CVE-2022-40603

Name of the Vulnerable Software and Affected Versions ZyXEL USG versions 4.30 through 4.72 ZyXEL ZyWALL versions 4.30 through 4.72 ZyXEL USG FLEX versions 4.50 through 5.31 ZyXEL VPN versions 4.30 through 5.31 ZyXEL ATP versions 4.32 through 5.31

Description A cross-site scripting (XSS) issue in the CGI program of ZyXEL devices is related to the lack of protection of the web page structure. This could allow a remote attacker to trick a user into visiting a crafted URL with the XSS payload, potentially gaining access to some browser-based information if the malicious script is executed on the victim’s browser.

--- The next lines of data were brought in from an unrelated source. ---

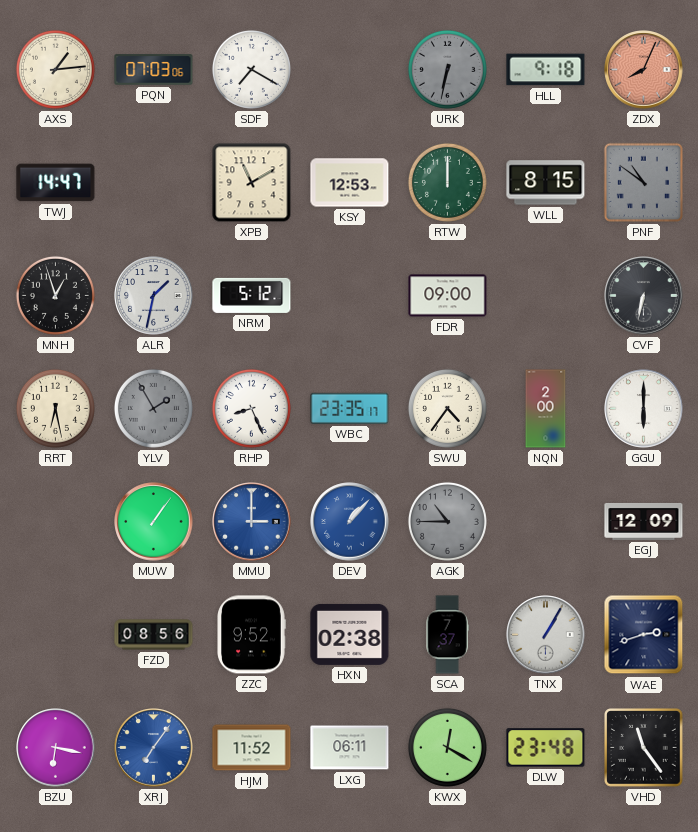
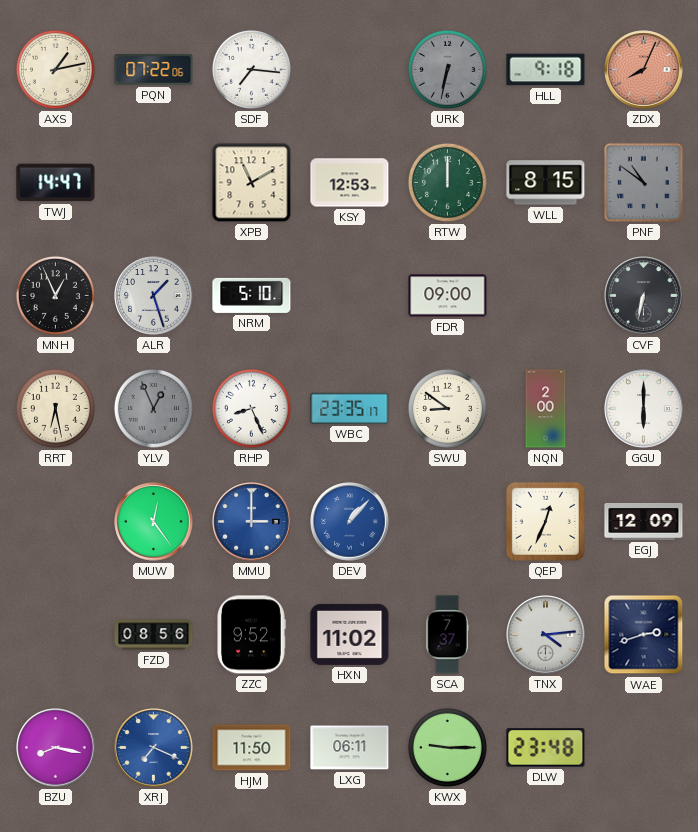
AXS: 1:14 -> 1:13
PQN: 07:03 -> 07:22
SDF: 7:20 -> 7:16
MNH: 12:57 -> 12:56
ALR: 1:32 -> 1:27
NRM: 5:12 -> 5:10
YLV: 1:55 -> 12:56
SWU: 4:36 -> 8:51
MUW: 1:06 -> 12:24
AGK: 10:45 -> none
QEP: none -> 12:34
HXN: 02:38 -> 11:02
TNX: 1:05 -> 4:14
BZU: 6:17 -> 8:17
XRJ: 7:06 -> 7:19
HJM: 11:52 -> 11:50
KWX: 12:20 -> 9:15
VHD: 11:24 -> none
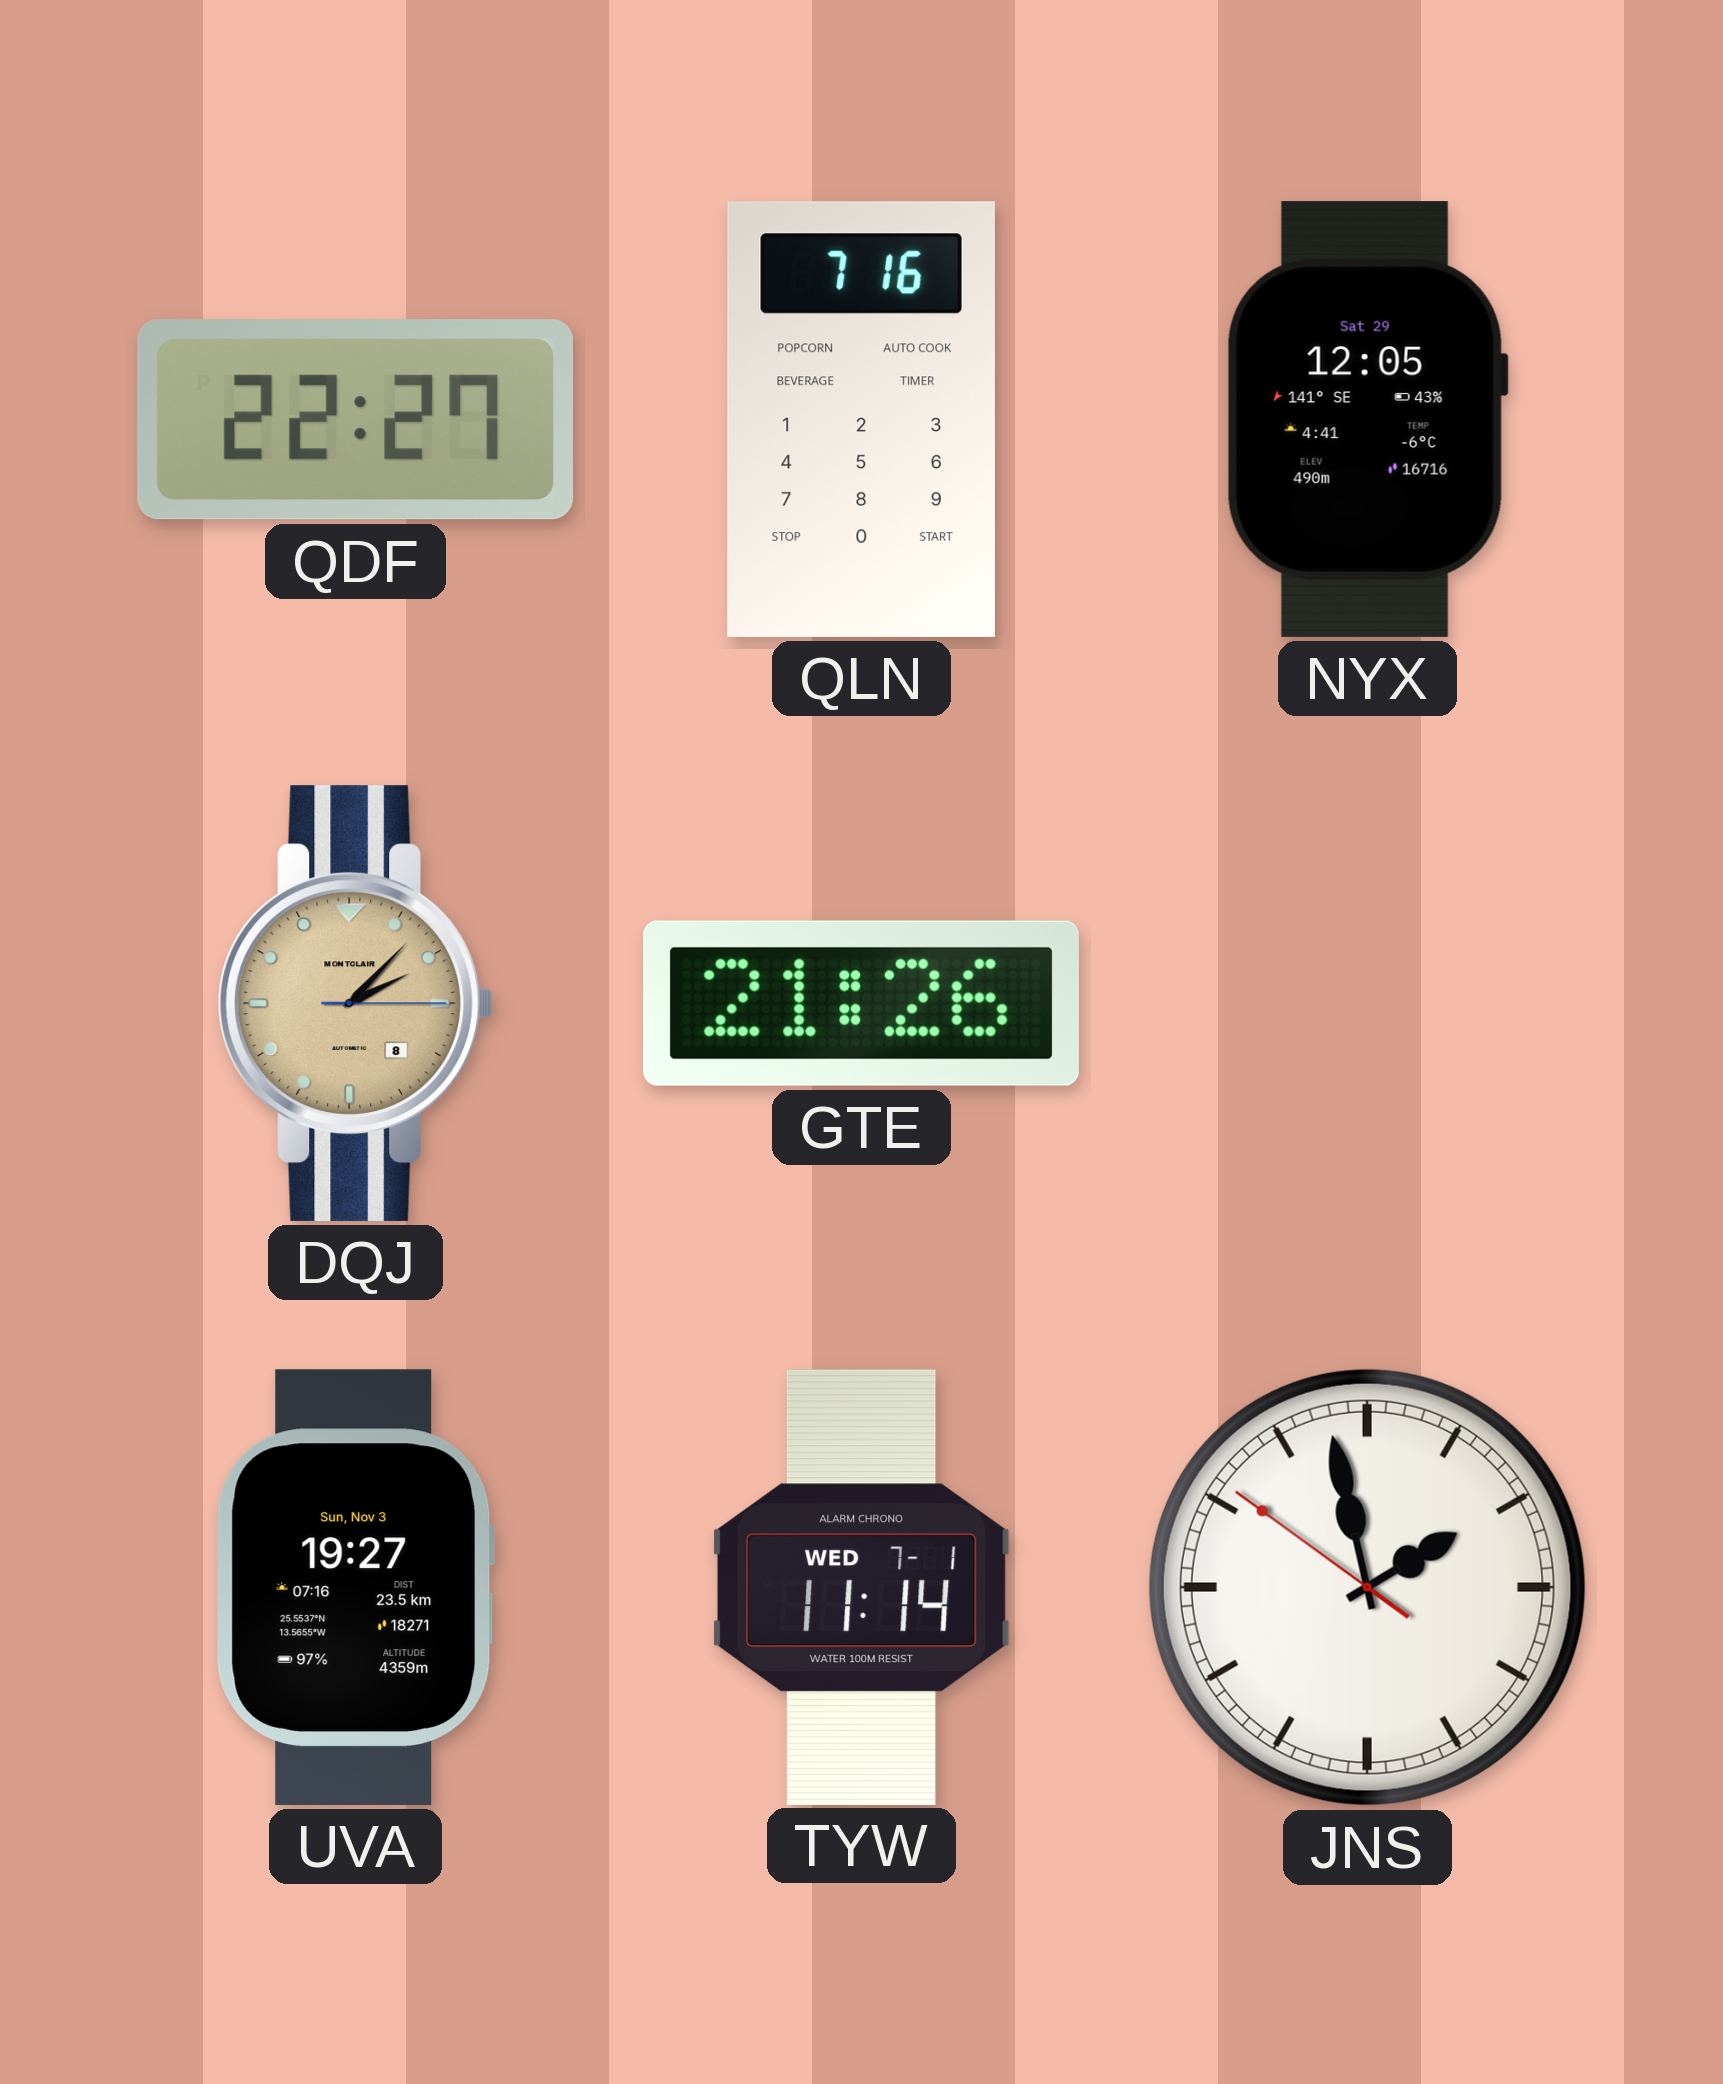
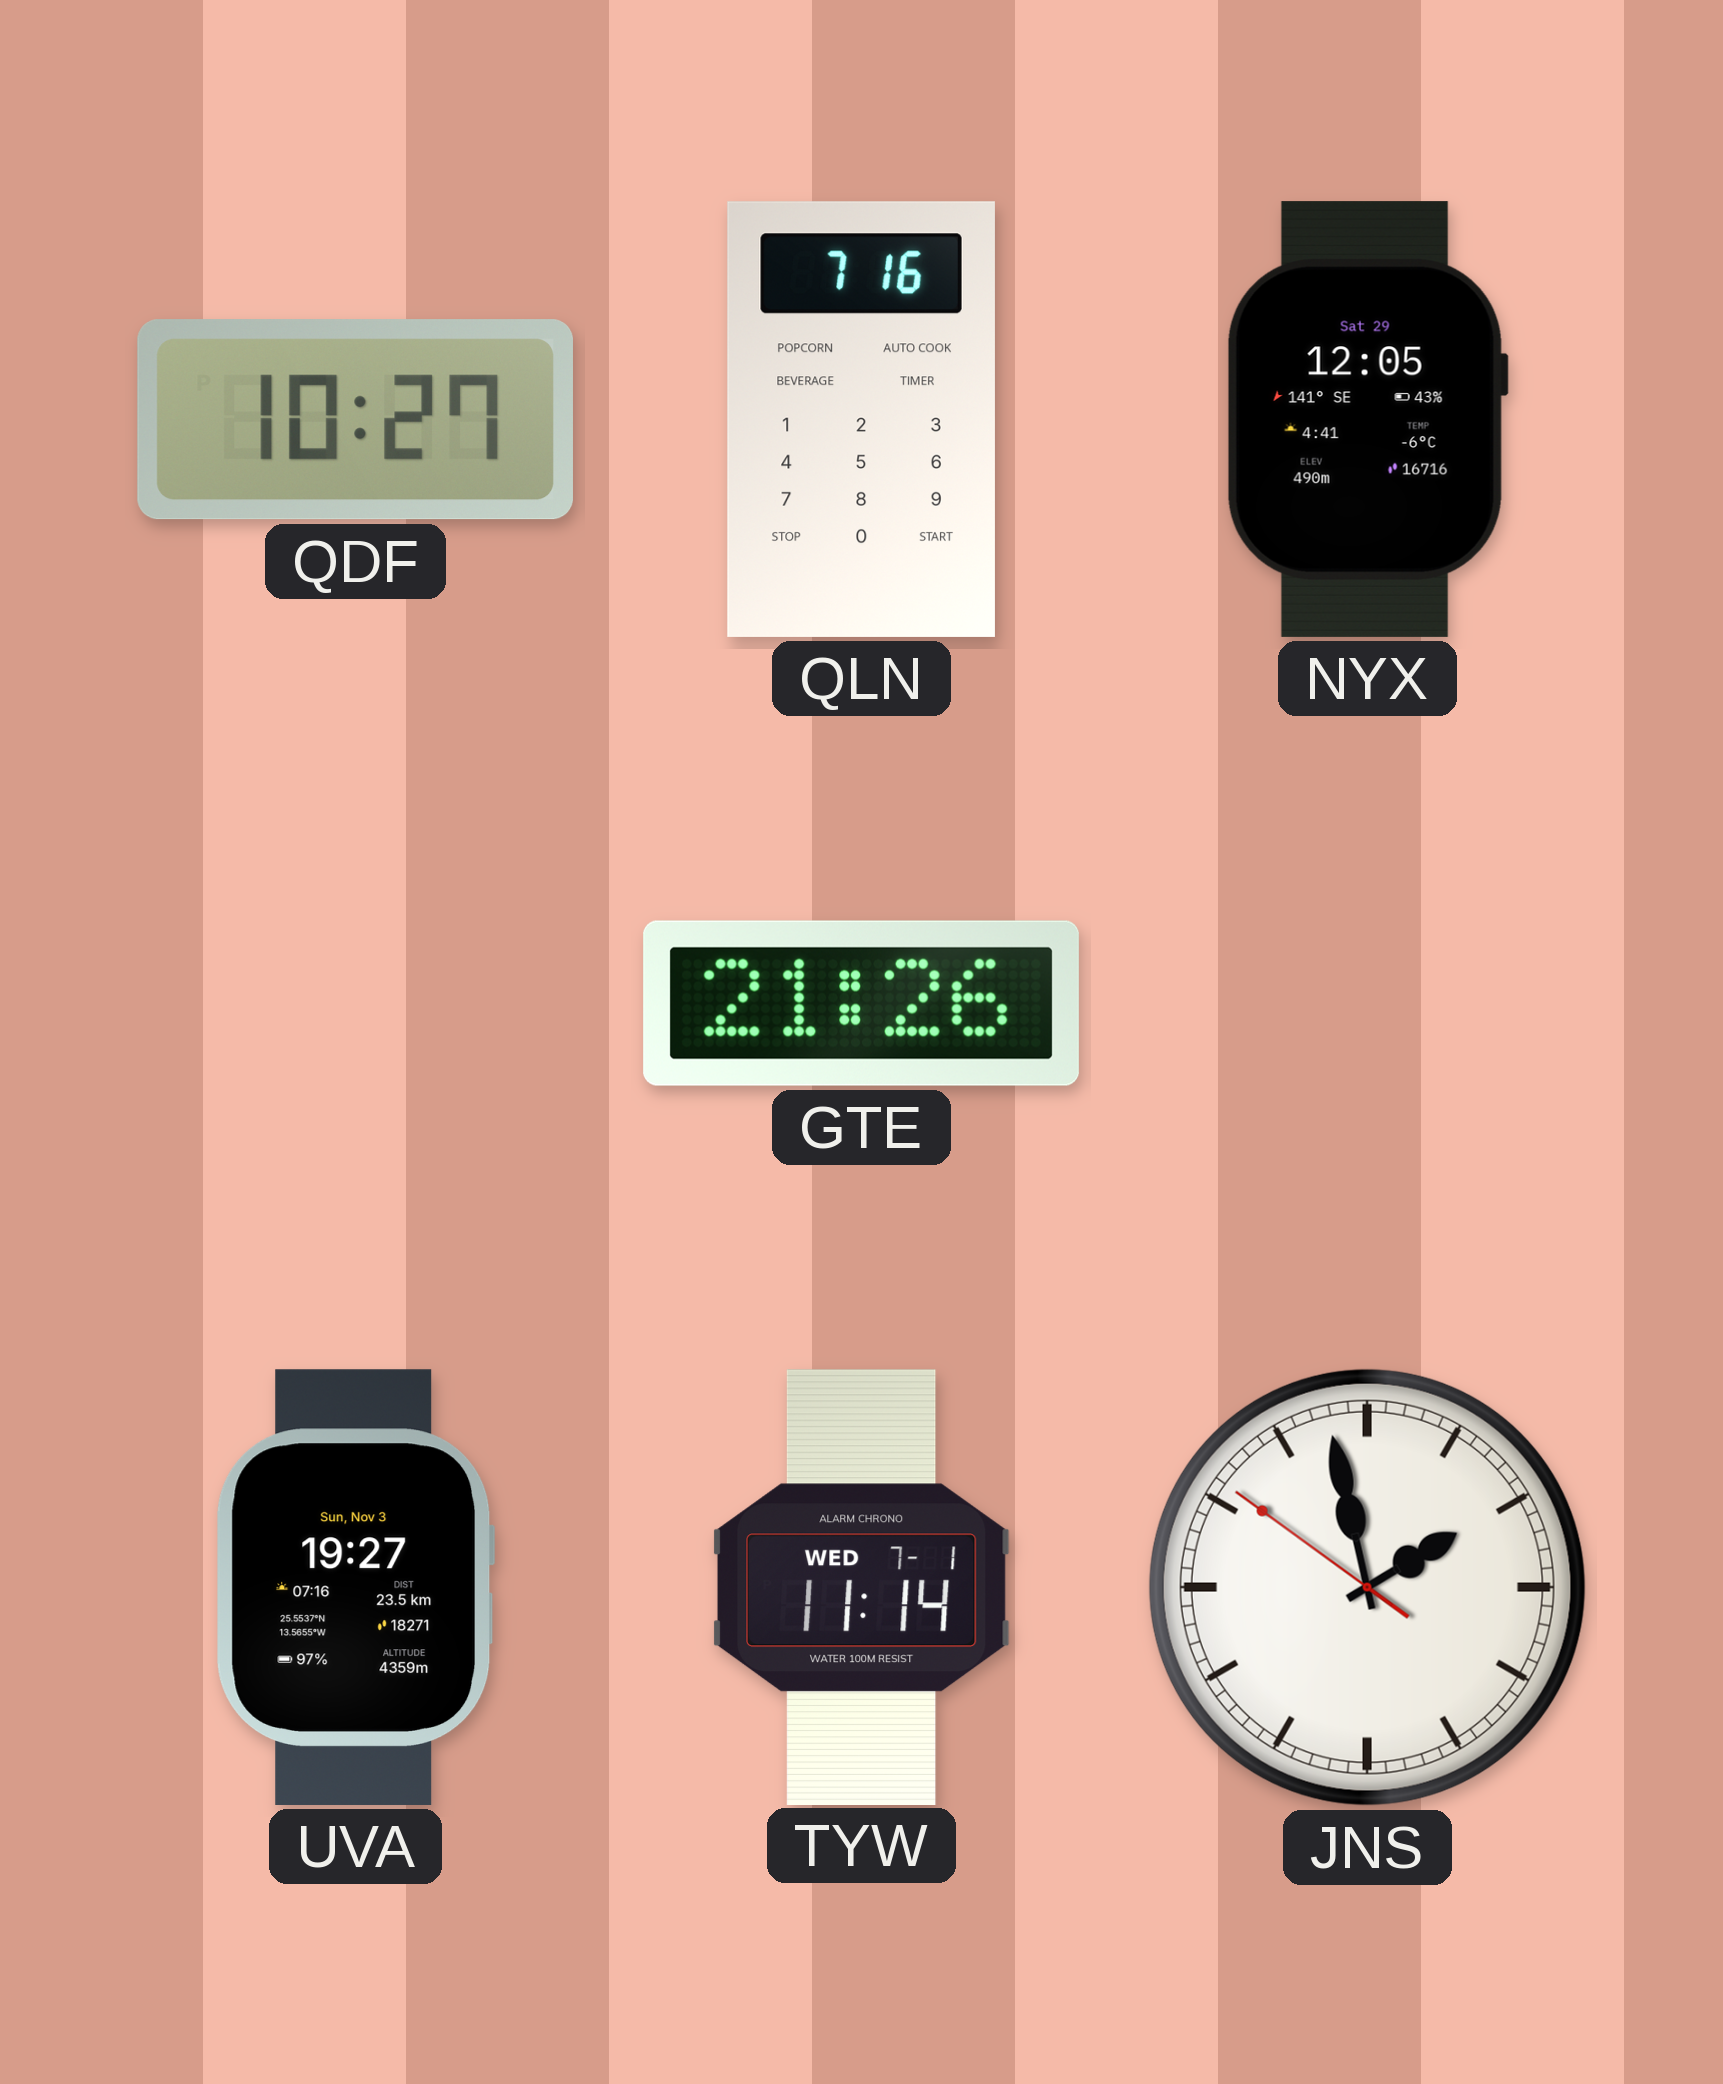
QDF: 22:27 -> 10:27
DQJ: 2:07 -> none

Recommendations For ZyXEL USG versions 4.30 through 4.72, update to a version outside of this range to mitigate the risk. For ZyXEL ZyWALL versions 4.30 through 4.72, update to a version outside of this range to mitigate the risk. For ZyXEL USG FLEX versions 4.50 through 5.31, update to a version outside of this range to mitigate the risk. For ZyXEL VPN versions 4.30 through 5.31, update to a version outside of this range to mitigate the risk. For ZyXEL ATP versions 4.32 through 5.31, update to a version outside of this range to mitigate the risk. As a temporary workaround, consider restricting access to the CGI program until a patch is available.